BEGIN

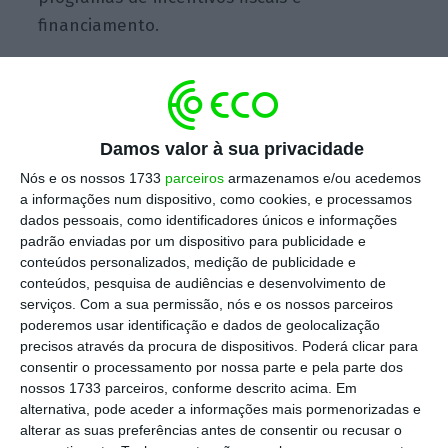
financiamento.
Escolha o ECO como fonte
›
Escolher
preferida no Google
Damos valor à sua privacidade
Segundo nota divulgada pela autarquia de
Nós e os nossos 1733
parceiros
armazenamos e/ou acedemos
a informações num dispositivo, como cookies, e processamos
Almeirim, este é mais um projeto que se
dados pessoais, como identificadores únicos e informações
integra na estratégia deste município de
padrão enviadas por um dispositivo para publicidade e
afirmar o seu potencial agroalimentar,
conteúdos personalizados, medição de publicidade e
conteúdos, pesquisa de audiências e desenvolvimento de
somando-se a um
investimento já antes feito
serviços.
Com a sua permissão, nós e os nossos parceiros
pela Sumol+Compal no município
, no valor
poderemos usar identificação e dados de geolocalização
de 25 milhões de euros.
precisos através da procura de dispositivos. Poderá clicar para
consentir o processamento por nossa parte e pela parte dos
nossos 1733 parceiros, conforme descrito acima. Em
alternativa, pode aceder a informações mais pormenorizadas e
“Em 2017 tinha falado de um conjunto de
alterar as suas preferências antes de consentir ou recusar o
investimentos que não podiam ser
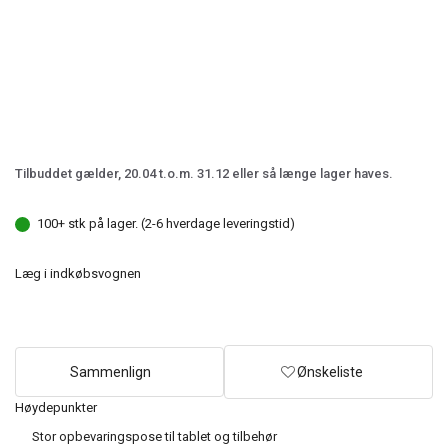
Tilbuddet gælder, 20.04 t.o.m. 31.12 eller så længe lager haves.
100+ stk på lager. (2-6 hverdage leveringstid)
Læg i indkøbsvognen
Sammenlign
Ønskeliste
Høydepunkter
Stor opbevaringspose til tablet og tilbehør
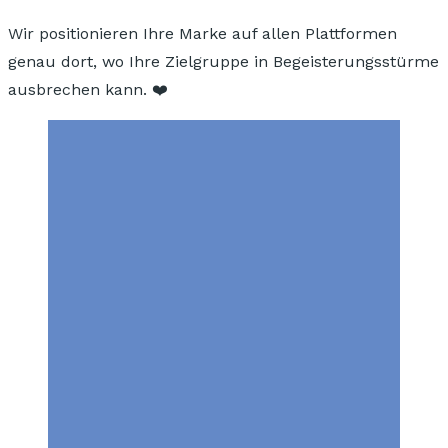
Wir positionieren Ihre Marke auf allen Plattformen
genau dort, wo Ihre Zielgruppe in Begeisterungsstürme
ausbrechen kann. ❤️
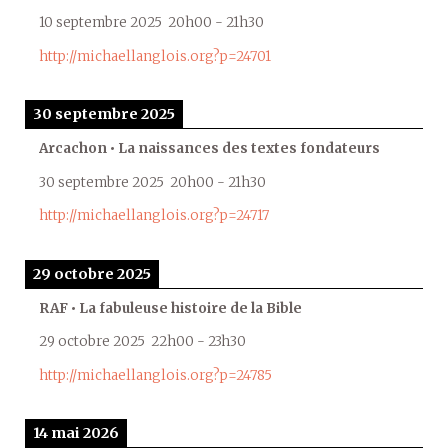
10 septembre 2025
20h00
-
21h30
http://michaellanglois.org?p=24701
30 septembre 2025
Arcachon • La naissances des textes fondateurs
30 septembre 2025
20h00
-
21h30
http://michaellanglois.org?p=24717
29 octobre 2025
RAF • La fabuleuse histoire de la Bible
29 octobre 2025
22h00
-
23h30
http://michaellanglois.org?p=24785
14 mai 2026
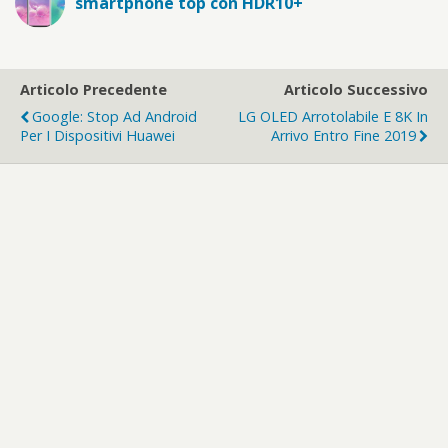
smartphone top con HDR10+
Articolo Precedente
Articolo Successivo
Google: Stop Ad Android
LG OLED Arrotolabile E 8K In
Per I Dispositivi Huawei
Arrivo Entro Fine 2019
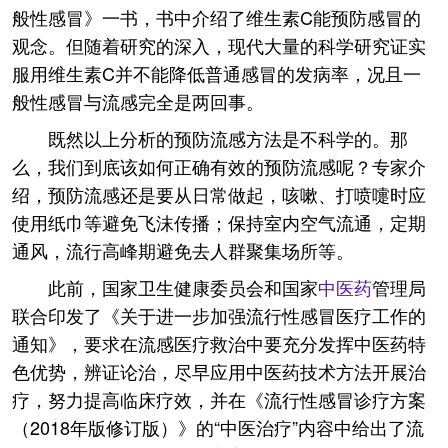
般性感冒》一书，书中介绍了维生素C能预防感冒的
观念。但随着研究的深入，现代大量的科学研究证实
服用维生素C并不能降低普通感冒的发病率，况且一
般性感冒与流感完全是两回事。
既然以上分析的预防流感方法是不科学的。那
么，我们到底该如何正确有效的预防流感呢？专家介
绍，预防流感还是要从日常做起，咳嗽、打喷嚏时应
使用纸巾等避免飞沫传播；保持室内空气流通，定期
通风，流行高峰期避免去人群聚集场所等。
此前，国家卫生健康委员会和国家
中医药
管理局
联合印发了《关于进一步加强流行性感冒医疗工作的
通知》，要求在流感医疗救治中要充分发挥中医药特
色优势，辨证论治，尽早应用中医药技术方法开展治
疗，努力提高临床疗效，并在《流行性感冒诊疗方案
（2018年版修订版）》的“中医治疗”内容中给出了流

END

What is being asked ▸
Print, exactly and only, the lines running from the one with "疗，努力提高临床疗效，并在《流行性感冒诊疗方案" to the end of the data above.

Solution for this exercise ▸
疗，努力提高临床疗效，并在《流行性感冒诊疗方案
（2018年版修订版）》的“中医治疗”内容中给出了流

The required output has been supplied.